Début 78, Simon Draper, le bras droit de Richard Branson (le milliardaire hippie de Virgin), décide d'envoyer Johnny Rotten en Jamaïque pour un mois afin de dénicher de nouveaux artistes pour le label « Front Line ». Immanquable. Leur logo, c'est un poing serré sur un fil barbelé. Image en noir et blanc, excepté un filet de sang bien rouge. La ligne de front.

La proposition de Draper tombe à pic car Johnny Rotten tourne un peu en rond depuis qu'il a quitté les Sex Pistols. Il embarque avec lui Don Letts, un rasta de ses amis, DJ au Roxy, et Dennis Morris, un photographe. Comité restreint. L'idée c'est de bosser sérieusement, pas de se la couler douce au soleil des caraïbes.

La visite commence sous les meilleurs auspices puisque Richard Bronson vent chercher tout le monde en Rolls Royce à l'aéroport et que l'équipage se fait copieusement insulter par tous les jamaïcains qu'il rencontre. Tant de richesse exhibée aux yeux d'un peuple si pauvre... Johnny Rotten adore ça. Il adore les jamaïcains: « Les jamaïcains ne sont pas des petites natures, et quand ils ont quelque chose à dire, ils le disent haut et fort – dey let ya know a t'ing or two, man! »

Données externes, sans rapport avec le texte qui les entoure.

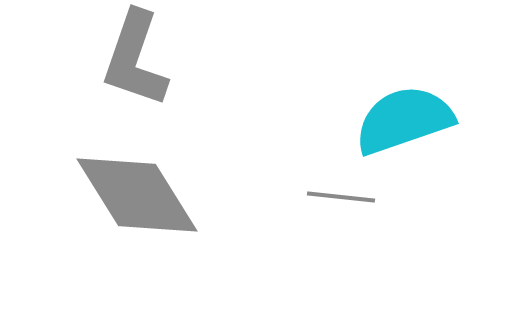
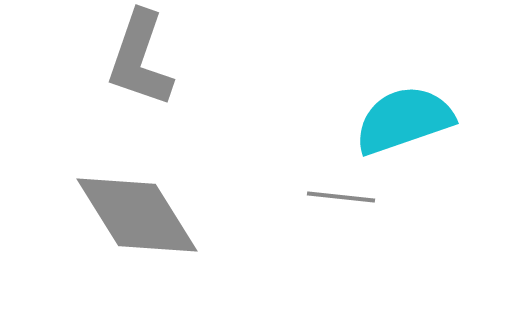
gray L-shape: moved 5 px right
gray diamond: moved 20 px down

Passés les premiers heurts façon lutte des classes, les choses se détendent toutes seules car au fond les rastas sont d'une nature accueillante et chaleureuse malgré la misère ambiante. Quand un jamaïcain dit « peace » cela fait sens, car il sait bien ce qu'est la guerre : rien à voir avec une quelconque posture baba cool. D'ailleurs Johnny Rotten déteste les hippies.

Les trois acolytes se mettent donc au travail : ils visitent les studios et les magasins de disques mais c'est sans compter le fait que les musiciens et chanteurs sont déjà au courant de la venue des représentants de Virgin, et ils viennent directement à l'hôtel Sheraton pour auditionner, renouant avec leurs prédécesseurs qui se présentaient chaque semaine à la porte du studio des trois principaux producteurs (Coxsone Dodd, Duke Reid et Leslie Kong) quelques quinze ans plus tôt pour présenter leurs chansons.

Ils vont aussi rendre visite à ceux qui sont déjà des grands noms du reggae. Chez U-Roy, Johnny Rotten aperçoit un hamac dans le jardin. C'est pour sa femme qui ne peut pas dormir dans la maison quand elle a ses règles... Gros bug dans la philosophie rasta : on peut lutter contre l'oppression, la police, Babylone, equal rights and justice for everyone, enfin un peu moins pour les femmes... la doctrine a ses failles.

Chez Tapper Zukie, dans le ghetto, Johnny Rotten prend un peu peur. Il faut dire que Zukie est un vrai fou furieux, un dur à cuire, un mec dangereux, « tout content de vous faire connaître son gang et de brandir allègrement sa ferraille en pleine rue », en fait juste un grand gamin. C'est peu de temps après qu'on l'enverra en Angleterre se faire un peu oublier de la police.

Chez Lee Perry, au Black Ark, Johnny Rotten essaye d'enregistrer un morceau mais ça ne le fait pas: l'herbe est trop verte, trop forte, Earl Chinna Smith, le guitariste maison, est dans un coin et fait des tonnes d'effets à la pédale wah-wah, il y a une porte qui grince dès que quelqu'un l'ouvre ou la ferme, et c'est souvent. Scratch est irie de chez irie. À se demander comment un son potable peut sortir de ce studio, et pourtant... Max Romeo, Junior Byles, Junior Murvin, les Congos... Les Congos! Johnny Rotten a carrément flashé sur eux. Il les adore. Des mecs super. Il les ramène dans ses valises mais pas de chanson de Johnny Rotten au Black Ark. Parfois ça marche et parfois ça ne marche pas. Quelques essais aussi avec Sly et Robbie, mais juste pour le délire. Ils sont sous contrat chez Island alors pas question de les débaucher.

Comme ça, de rencontre en rencontre, le voyage s'étire et dure deux fois plus longtemps que prévu, mais quand on aime on ne compte pas, surtout quand c'est Virgin qui paye. Et puis la moisson vaut largement le détour.

 

Johnny Rotten, La Rage est mon énergie, autobiographie du chanteur des Sex Pistols et fondateur du groupe Public Image Limited, édition du Seuil pour la traduction française.